InnerEye-DeepLearning
InnerEye-DeepLearning copied to clipboard
Add file synchronization support for multiple nodes
How can we synchronize files that are written during multi-node training?
- At the end of training, each node reads the file in question, turns in to byte tensor
- Synchronize the tensor length, compute the maximum
- Each node then pads its tensor to the maximum length, and synchronizes that across all GPUs
- Node 0 can read the synced tensor, and knows the length of each tensor before padding. Can hence un-pad, turn from bytes to string and recover the file contents All of this should be wrapped into a helper class that hides all the mess:
- At the start of training, each node would create this wrapper, specifying a file name and what node rank it is running on.
- The wrapper would provide a temporary file path for the training loop to write contents into.
- When training is done, a .sync() method on the wrapper can be called, that calls the magic, and node 0 would then write the joined up file contents.
- Additional flags could be added to strip off the first line of each file that is not from node 0 (header line for CSV files)
helper function for sync:
from pl_bolts.models.self_supervised.simclr.simclr_module import SyncFunction
def synchronize_across_gpus(tensor: torch.Tensor) -> torch.Tensor:
"""
Synchronizes a tensor across all GPUs, if distributed computation is enabled. The tensors from all GPUs are stacked
up along the batch dimension (dim=0) using torch.cat. If no distributed setup is available, return the argument
unchanged.
:param tensor: The tensor that should be synchronized, of size [B, ...]
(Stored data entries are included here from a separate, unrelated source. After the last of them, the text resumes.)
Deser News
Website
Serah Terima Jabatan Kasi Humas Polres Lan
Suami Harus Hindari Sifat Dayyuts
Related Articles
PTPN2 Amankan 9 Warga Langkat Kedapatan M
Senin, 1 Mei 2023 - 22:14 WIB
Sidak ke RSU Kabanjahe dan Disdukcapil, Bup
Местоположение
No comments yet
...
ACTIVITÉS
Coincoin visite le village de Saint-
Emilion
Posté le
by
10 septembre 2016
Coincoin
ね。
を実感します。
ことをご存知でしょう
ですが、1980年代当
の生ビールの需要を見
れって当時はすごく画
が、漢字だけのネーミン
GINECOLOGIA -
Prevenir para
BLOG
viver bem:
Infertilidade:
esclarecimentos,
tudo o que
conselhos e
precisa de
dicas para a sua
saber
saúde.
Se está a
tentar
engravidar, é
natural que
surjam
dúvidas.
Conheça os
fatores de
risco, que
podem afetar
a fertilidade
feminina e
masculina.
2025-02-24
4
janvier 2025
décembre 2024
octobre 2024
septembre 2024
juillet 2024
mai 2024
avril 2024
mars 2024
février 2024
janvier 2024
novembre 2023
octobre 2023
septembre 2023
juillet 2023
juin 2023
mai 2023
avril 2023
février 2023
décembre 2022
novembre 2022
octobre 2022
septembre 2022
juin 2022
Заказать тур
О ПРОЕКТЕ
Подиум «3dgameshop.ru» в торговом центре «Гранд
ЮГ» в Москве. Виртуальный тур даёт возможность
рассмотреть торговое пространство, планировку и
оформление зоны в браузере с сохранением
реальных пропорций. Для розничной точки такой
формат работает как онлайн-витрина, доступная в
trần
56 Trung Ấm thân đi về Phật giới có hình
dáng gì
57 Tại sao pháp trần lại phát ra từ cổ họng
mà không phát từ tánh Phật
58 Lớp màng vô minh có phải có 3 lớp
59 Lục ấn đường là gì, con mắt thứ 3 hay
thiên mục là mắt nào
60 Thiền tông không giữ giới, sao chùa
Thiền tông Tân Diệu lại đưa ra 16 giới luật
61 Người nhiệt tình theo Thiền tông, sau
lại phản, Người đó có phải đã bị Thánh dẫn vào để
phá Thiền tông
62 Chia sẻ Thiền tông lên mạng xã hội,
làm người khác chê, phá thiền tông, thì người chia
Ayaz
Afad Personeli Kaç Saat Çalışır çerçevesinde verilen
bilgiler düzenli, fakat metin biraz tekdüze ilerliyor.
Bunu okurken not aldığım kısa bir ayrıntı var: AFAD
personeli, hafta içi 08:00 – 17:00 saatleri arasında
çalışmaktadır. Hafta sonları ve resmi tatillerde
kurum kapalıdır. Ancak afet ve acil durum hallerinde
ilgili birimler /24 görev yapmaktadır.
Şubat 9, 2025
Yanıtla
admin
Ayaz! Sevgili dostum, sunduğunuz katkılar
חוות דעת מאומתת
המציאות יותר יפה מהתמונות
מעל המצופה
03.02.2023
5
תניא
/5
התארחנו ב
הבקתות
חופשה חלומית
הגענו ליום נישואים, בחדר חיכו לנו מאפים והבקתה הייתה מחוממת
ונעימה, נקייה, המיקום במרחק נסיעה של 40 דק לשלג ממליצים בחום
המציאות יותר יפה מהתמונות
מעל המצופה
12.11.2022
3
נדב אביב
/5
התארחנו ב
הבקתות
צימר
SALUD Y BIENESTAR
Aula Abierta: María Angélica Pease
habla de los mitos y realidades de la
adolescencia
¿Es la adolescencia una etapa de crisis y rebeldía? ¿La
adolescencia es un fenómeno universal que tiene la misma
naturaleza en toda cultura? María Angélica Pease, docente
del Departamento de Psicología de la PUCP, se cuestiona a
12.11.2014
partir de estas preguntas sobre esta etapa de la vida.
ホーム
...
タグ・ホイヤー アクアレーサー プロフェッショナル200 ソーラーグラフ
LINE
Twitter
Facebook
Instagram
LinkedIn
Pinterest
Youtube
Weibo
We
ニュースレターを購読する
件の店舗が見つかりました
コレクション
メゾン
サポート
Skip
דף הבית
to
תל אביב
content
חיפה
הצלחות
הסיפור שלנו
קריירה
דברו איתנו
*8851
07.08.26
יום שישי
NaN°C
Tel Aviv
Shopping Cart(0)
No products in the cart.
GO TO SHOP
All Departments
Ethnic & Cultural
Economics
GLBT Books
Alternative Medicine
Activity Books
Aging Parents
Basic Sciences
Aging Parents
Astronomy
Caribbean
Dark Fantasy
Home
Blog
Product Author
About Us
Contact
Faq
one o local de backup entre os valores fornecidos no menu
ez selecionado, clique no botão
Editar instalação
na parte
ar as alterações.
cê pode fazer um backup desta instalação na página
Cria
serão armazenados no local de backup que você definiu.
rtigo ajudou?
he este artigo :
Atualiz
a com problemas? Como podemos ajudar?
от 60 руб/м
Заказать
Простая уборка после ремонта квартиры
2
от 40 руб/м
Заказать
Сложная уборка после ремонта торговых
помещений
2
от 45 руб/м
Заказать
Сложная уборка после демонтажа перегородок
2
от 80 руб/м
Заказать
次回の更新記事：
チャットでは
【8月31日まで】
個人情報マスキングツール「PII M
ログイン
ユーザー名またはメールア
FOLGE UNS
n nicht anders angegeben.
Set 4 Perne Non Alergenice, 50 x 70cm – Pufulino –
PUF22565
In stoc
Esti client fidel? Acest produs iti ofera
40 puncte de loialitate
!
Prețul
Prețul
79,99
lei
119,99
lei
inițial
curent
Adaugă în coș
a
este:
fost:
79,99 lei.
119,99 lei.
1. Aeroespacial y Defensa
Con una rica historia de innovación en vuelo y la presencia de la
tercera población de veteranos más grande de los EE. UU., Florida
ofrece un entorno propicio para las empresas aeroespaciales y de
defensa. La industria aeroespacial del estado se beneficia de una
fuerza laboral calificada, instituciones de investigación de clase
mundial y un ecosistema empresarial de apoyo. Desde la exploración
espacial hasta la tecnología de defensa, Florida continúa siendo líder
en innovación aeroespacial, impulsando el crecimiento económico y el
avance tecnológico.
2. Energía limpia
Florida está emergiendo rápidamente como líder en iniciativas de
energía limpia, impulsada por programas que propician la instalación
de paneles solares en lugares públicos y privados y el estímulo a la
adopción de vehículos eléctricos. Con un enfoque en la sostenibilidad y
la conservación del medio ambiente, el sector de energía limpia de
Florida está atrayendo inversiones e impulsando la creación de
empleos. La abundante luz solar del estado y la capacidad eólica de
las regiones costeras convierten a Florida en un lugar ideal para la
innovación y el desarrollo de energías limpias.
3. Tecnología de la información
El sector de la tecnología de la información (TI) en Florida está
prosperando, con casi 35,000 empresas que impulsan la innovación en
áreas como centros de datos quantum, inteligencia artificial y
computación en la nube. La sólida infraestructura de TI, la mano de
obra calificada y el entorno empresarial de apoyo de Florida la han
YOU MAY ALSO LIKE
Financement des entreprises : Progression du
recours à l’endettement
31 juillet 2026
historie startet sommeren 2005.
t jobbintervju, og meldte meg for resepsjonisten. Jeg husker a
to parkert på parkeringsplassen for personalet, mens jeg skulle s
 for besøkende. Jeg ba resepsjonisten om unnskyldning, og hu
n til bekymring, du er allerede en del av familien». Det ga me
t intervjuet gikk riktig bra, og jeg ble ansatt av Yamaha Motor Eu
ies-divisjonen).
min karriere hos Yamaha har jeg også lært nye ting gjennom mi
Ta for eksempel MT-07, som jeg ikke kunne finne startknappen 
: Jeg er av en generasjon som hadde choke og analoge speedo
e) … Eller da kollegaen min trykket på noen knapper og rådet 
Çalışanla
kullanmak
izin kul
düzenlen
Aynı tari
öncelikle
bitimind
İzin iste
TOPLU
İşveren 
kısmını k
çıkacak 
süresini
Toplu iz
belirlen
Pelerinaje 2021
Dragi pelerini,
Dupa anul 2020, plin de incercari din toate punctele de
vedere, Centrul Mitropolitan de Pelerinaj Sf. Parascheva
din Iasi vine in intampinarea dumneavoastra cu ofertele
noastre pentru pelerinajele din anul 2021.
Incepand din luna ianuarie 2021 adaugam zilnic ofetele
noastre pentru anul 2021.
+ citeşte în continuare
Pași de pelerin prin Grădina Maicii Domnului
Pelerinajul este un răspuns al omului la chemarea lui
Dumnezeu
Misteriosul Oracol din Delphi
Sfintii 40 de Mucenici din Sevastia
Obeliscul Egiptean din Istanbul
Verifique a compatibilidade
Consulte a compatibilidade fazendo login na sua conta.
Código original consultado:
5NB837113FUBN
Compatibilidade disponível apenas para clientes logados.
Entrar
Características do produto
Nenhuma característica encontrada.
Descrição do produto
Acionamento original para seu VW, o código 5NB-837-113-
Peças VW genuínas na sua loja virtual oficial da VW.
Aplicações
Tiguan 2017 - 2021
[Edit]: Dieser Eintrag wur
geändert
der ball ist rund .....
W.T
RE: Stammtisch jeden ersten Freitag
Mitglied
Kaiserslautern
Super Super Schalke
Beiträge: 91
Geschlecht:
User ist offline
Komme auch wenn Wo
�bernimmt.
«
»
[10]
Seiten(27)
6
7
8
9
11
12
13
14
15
:return: If torch.distributed is enabled, return a tensor of size [B * num_GPUs, ...]. If not distributed,
return the argument of size [B, ...] unchanged.
"""
if torch.distributed.is_available() and torch.distributed.is_initialized():
synced = SyncFunction.apply(tensor)
return synced
return tensor
(from https://github.com/microsoft/InnerEye-DeepLearning/blob/antonsc/diceloss/InnerEye/ML/models/losses/soft_dice.py)
could I work on this?
Hi @aryasoni98, thanks for your interest in picking up this task! @ant0nsc has done a great job summarizing the requirements, but I'm happy to clarify further if needed.
For some context, so far we've dealt with the issue of multiple nodes writing to the same file by creating unique files per node (see here for example). The files are created within the lightning modules, so we retrieve the global rank from the trainer to create unique files. We don't yet have any code that syncs these files across nodes to create a single file.